[Dataset entries]
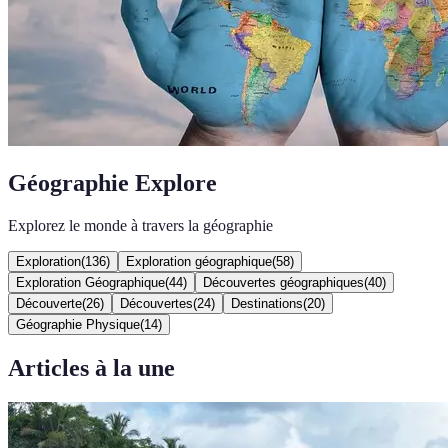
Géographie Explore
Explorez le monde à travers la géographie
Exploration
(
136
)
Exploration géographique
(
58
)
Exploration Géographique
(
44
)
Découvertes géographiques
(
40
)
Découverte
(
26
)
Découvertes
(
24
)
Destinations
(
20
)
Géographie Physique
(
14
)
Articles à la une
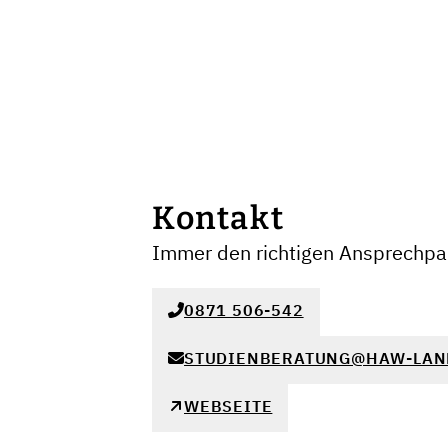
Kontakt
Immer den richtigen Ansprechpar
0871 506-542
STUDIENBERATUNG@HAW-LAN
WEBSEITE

--

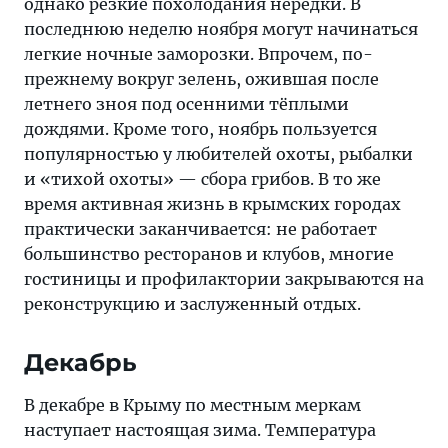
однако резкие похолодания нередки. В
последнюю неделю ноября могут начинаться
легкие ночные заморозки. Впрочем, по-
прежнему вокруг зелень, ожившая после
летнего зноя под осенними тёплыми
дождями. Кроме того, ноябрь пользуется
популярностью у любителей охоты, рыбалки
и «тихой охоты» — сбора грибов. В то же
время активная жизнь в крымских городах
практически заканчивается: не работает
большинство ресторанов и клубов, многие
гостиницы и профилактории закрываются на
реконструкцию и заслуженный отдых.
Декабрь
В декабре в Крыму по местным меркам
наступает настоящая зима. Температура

◆ ABOUT THIS EXERCISE
Lines above that include the string "охоты" need to be copied.

◆ FINISHED EXERCISE
популярностью у любителей охоты, рыбалки
и «тихой охоты» — сбора грибов. В то же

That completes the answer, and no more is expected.